Recently i was struggling with my new career. Well not recently, it's been months already. I left a profession that i was good at for the past 7 years. Did well, earned decent money, but somehow or rather deep down inside i knew it was something i couldn't do long term. Made a switch to another career path that was drastically different. I did really well for the first 9 months or so, then i had a huge performance slump. And man, was this a really long slump. Started in Feb this year and finally recovering from it now, which is already October.
All this while i was thinking of quitting and going back to what i was really good at. And all this while, ALL the people around me that really loved me told me to stay, hang on and not quit 'cos i have a bright and promising future in this career. But deep down inside i didn't really believe it. Still trying to struggle through and psyching myself up to do better, to look for that lost fighting spirit that i always had. That gung-ho spirit, that leadership training that i had during my national service, that mental focus that i acquired through martial arts training, basically all the positive life experiences that i've accumulated all these years. But somehow or rather all these didn't help.
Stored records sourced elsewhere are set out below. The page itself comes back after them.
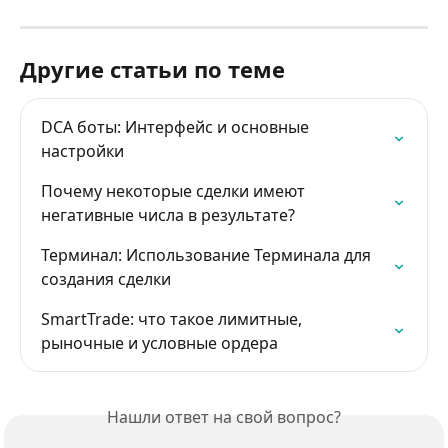
Другие статьи по теме
DCA боты: Интерфейс и основные 
настройки
Почему некоторые сделки имеют 
негативные числа в результате?
Терминал: Использование Терминала для 
создания сделки
SmartTrade: что такое лимитные, 
рыночные и условные ордера
Нашли ответ на свой вопрос?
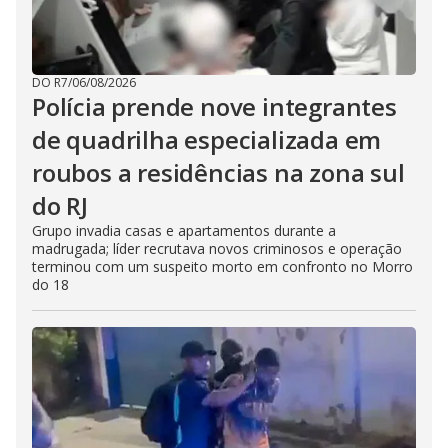
DO R7
/
06/08/2026
Polícia prende nove integrantes
de quadrilha especializada em
roubos a residências na zona sul
do RJ
Grupo invadia casas e apartamentos durante a
madrugada; líder recrutava novos criminosos e operação
terminou com um suspeito morto em confronto no Morro
do 18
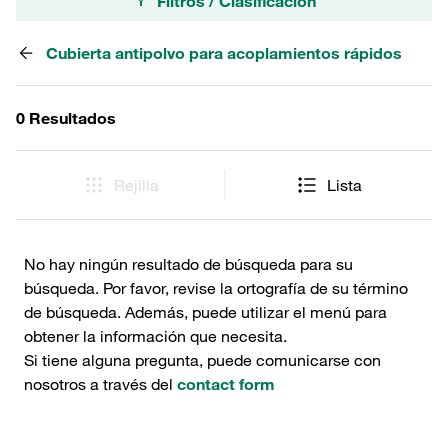
Filtros / Clasificación
Cubierta antipolvo para acoplamientos rápidos
0 Resultados
Rejilla
Lista
No hay ningún resultado de búsqueda para su
búsqueda. Por favor, revise la ortografía de su término
de búsqueda. Además, puede utilizar el menú para
obtener la información que necesita.
Si tiene alguna pregunta, puede comunicarse con
nosotros a través del
contact form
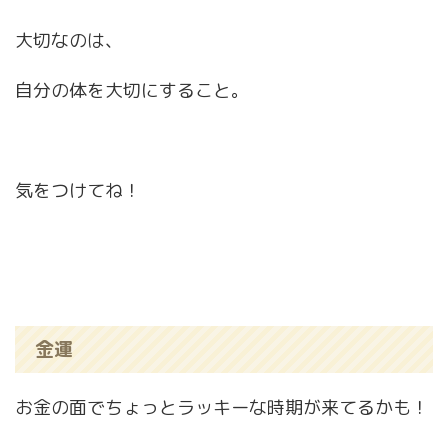
大切なのは、
自分の体を大切にすること。
気をつけてね！
金運
お金の面でちょっとラッキーな時期が来てるかも！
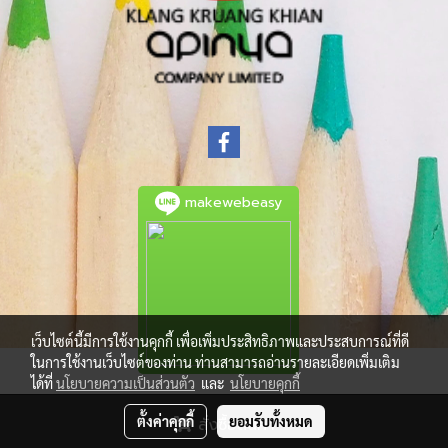
makewebeasy
เว็บไซต์นี้มีการใช้งานคุกกี้ เพื่อเพิ่มประสิทธิภาพและประสบการณ์ที่ดี
ในการใช้งานเว็บไซต์ของท่าน ท่านสามารถอ่านรายละเอียดเพิ่มเติม
ได้ที่
นโยบายความเป็นส่วนตัว
และ
นโยบายคุกกี้
© Copyright 2021 All Rights Reserved.
ตั้งค่าคุกกี้
ยอมรับทั้งหมด
สั่งซื้อสินค้า
Powered by
MakeWebEasy.com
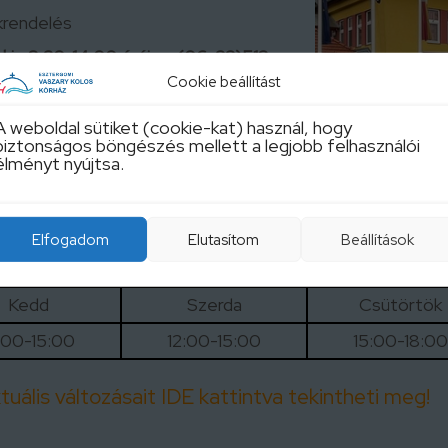
krendelés
kig 8:30-14:00 óráig a (06-33)512-
Cookie beállítást
2-744-es telefonszámon kérhető a
odában. Az előjegyzéshez kérjük a
A weboldal sütiket (cookie-kat) használ, hogy
i.
biztonságos böngészés mellett a legjobb felhasználói
élményt nyújtsa.
Kedd
Szerda
Csütörtök
Elfogadom
Elutasítom
Beállítások
:00-12:00
8:00-12:00
11:00-15:00
Kedd
Szerda
Csütörtök
:00-15:00
12:00-15:00
15:00-18:00
uális változásait IDE kattintva tekintheti meg!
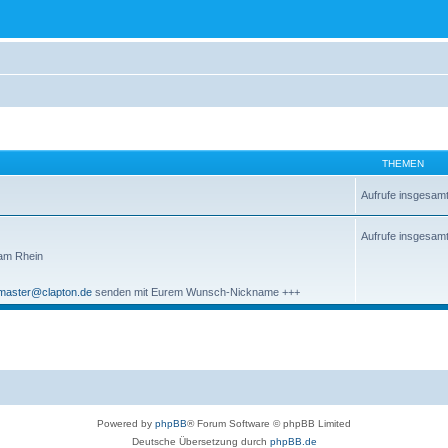
THEMEN
Aufrufe insgesam
Aufrufe insgesam
 am Rhein
aster@clapton.de
senden mit Eurem Wunsch-Nickname +++
Powered by
phpBB
® Forum Software © phpBB Limited
Deutsche Übersetzung durch
phpBB.de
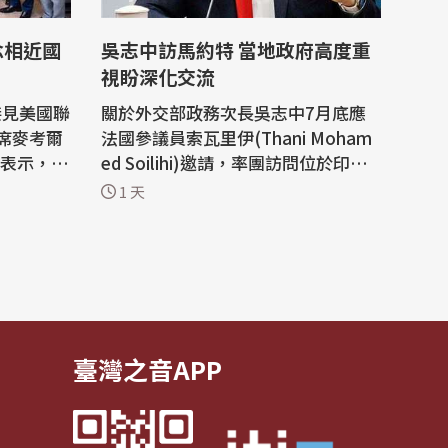
念相近國
吳志中訪馬約特 當地政府高度重
視盼深化交流
接見美國聯
關於外交部政務次長吳志中7月底應
席麥考爾
法國參議員索瓦里伊(Thani Moham
，他表示，誠
ed Soilihi)邀請，率團訪問位於印度
美夥伴關
洋的法國海外省馬約特(Mayotte)相
1 天
變動的國
關報導，知情官員今天(5日)表示，吳
持續攜手
志中這次訪問馬約特期間，受到地方
人權法治
政府及各界高度重視，當地媒體也廣
泛報導相關行程；馬約特人民對台灣
煦庭、徐
前年在風災發生後第一時間伸出援手
表達感謝，...
臺灣之音APP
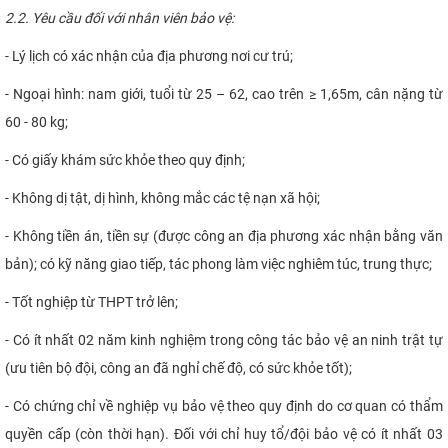
2.2. Yêu cầu đối với nhân viên bảo vệ:
- Lý lịch có xác nhận của địa phương nơi cư trú;
- Ngoại hình: nam giới, tuổi từ 25 – 62, cao trên ≥ 1,65m, cân nặng từ
60 - 80 kg;
- Có giấy khám sức khỏe theo quy định;
- Không dị tật, dị hình, không mắc các tệ nạn xã hội;
- Không tiền án, tiền sự (được công an địa phương xác nhận bằng văn
bản); có kỹ năng giao tiếp, tác phong làm việc nghiêm túc, trung thực;
- Tốt nghiệp từ THPT trở lên;
- Có ít nhất 02 năm kinh nghiệm trong công tác bảo vệ an ninh trật tự
(ưu tiên bộ đội, công an đã nghỉ chế độ, có sức khỏe tốt);
- Có chứng chỉ về nghiệp vụ bảo vệ theo quy định do cơ quan có thẩm
quyền cấp (còn thời hạn). Đối với chỉ huy tổ/đội bảo vệ có ít nhất 03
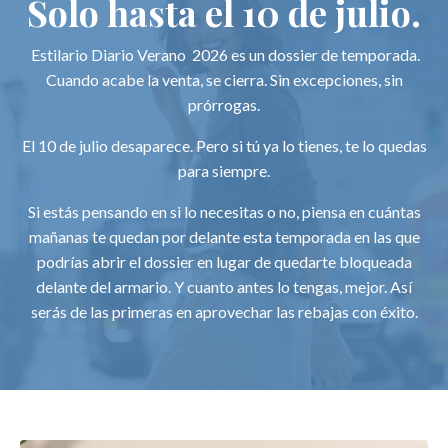
Solo hasta el 10 de julio.
Estilario Diario Verano 2026 es un dossier de temporada.
Cuando acabe la venta, se cierra. Sin excepciones, sin
prórrogas.
El 10 de julio desaparece. Pero si tú ya lo tienes, te lo quedas
para siempre.
Si estás pensando en si lo necesitas o no, piensa en cuántas
mañanas te quedan por delante esta temporada en las que
podrías abrir el dossier en lugar de quedarte bloqueada
delante del armario. Y cuanto antes lo tengas, mejor. Así
serás de las primeras en aprovechar las rebajas con éxito.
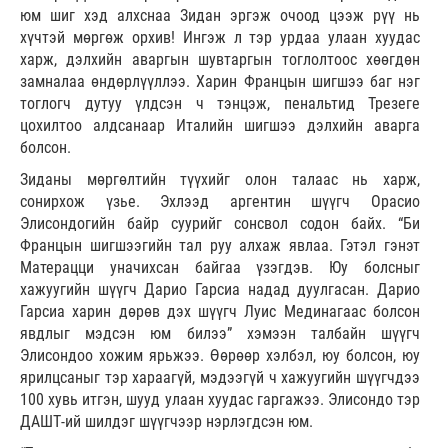
юм шиг хэд алхснаа Зидан эргэж очоод цээж рүү нь
хүчтэй мөргөж орхив! Ингэж л тэр урдаа улаан хуудас
харж, дэлхийн аваргын шувтаргын тоглолтоос хөөгдөн
замналаа өндөрлүүллээ. Харин Францын шигшээ баг нэг
тоглогч дутуу үлдсэн ч тэнцэж, пенальтид Трезеге
цохилтоо алдсанаар Италийн шигшээ дэлхийн аварга
болсон.
Зиданы мөргөлтийн түүхийг олон талаас нь харж,
сонирхож үзье. Эхлээд аргентин шүүгч Орасио
Элисондогийн байр суурийг сонсвол содон байх. “Би
Францын шигшээгийн тал руу алхаж явлаа. Гэтэл гэнэт
Матерацци уначихсан байгаа үзэгдэв. Юу болсныг
хажуугийн шүүгч Дарио Гарсиа надад дуулгасан. Дарио
Гарсиа харин дөрөв дэх шүүгч Луис Мединагаас болсон
явдлыг мэдсэн юм билээ” хэмээн талбайн шүүгч
Элисондоо хожим ярьжээ. Өөрөөр хэлбэл, юу болсон, юу
ярилцсаныг тэр хараагүй, мэдээгүй ч хажуугийн шүүгчдээ
100 хувь итгэн, шууд улаан хуудас гаргажээ. Элисондо тэр
ДАШТ-ий шилдэг шүүгчээр нэрлэгдсэн юм.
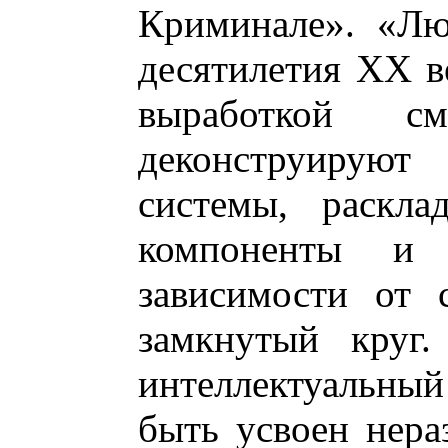
Криминале». «Лю
десятилетия ХХ в
выработкой с
деконструируют 
системы, раскла
компоненты и
зависимости от 
замкнутый круг.
интеллектуальны
быть усвоен нера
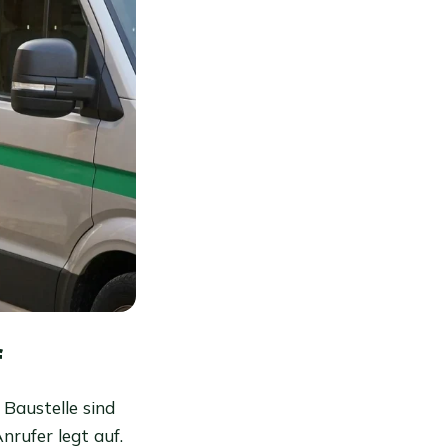
f
 Baustelle sind
nrufer legt auf.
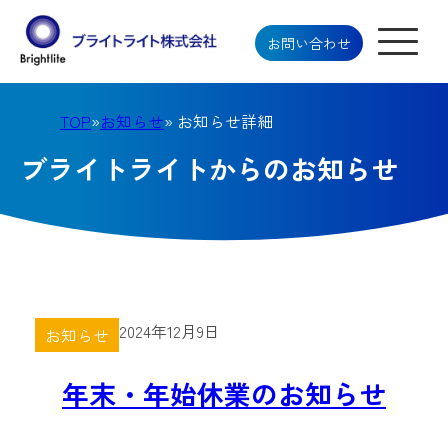
お問い合わせ
TOP
»
お知らせ
» お知らせ詳細
ブライトライトからのお知らせ
2024年12月9日
お知らせ
年末・年始休業のお知らせ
THEN, the answer to my problems came when my boss asked me out for lunch and blessed me with a fantastic treat at his club. Well, the answer isn't the food of course but the conversation that transpired. I was sharing with him that the reason i felt lousy about myself was that i couldn't find that same fighting spirit, gung-ho-ness, mental focus and whatever else that i had to excel in my previous occupation and translate that to the new career that i had. And this really bugged me and made me feel lousy, worthless and just feel like giving up.
He asked one question that rocked my faculties and initially i didn't really understand what he was saying. He said, "Is that a bad thing?" Meaning me losing all my positive abilities that i had that brought me success previously. Initially i was like, yeah! of course that's a bad thing! It affects everything in my life! Then he reminded of Paul. Paul was a Pharisee. The best of them. Trained in all the ways of the Law. Trained to be the elite. Pushed to the limit where he became a persecutor/murderer of Christians. But we all know what happened to Saul right? Saul became Paul. The persecutor to the preacher!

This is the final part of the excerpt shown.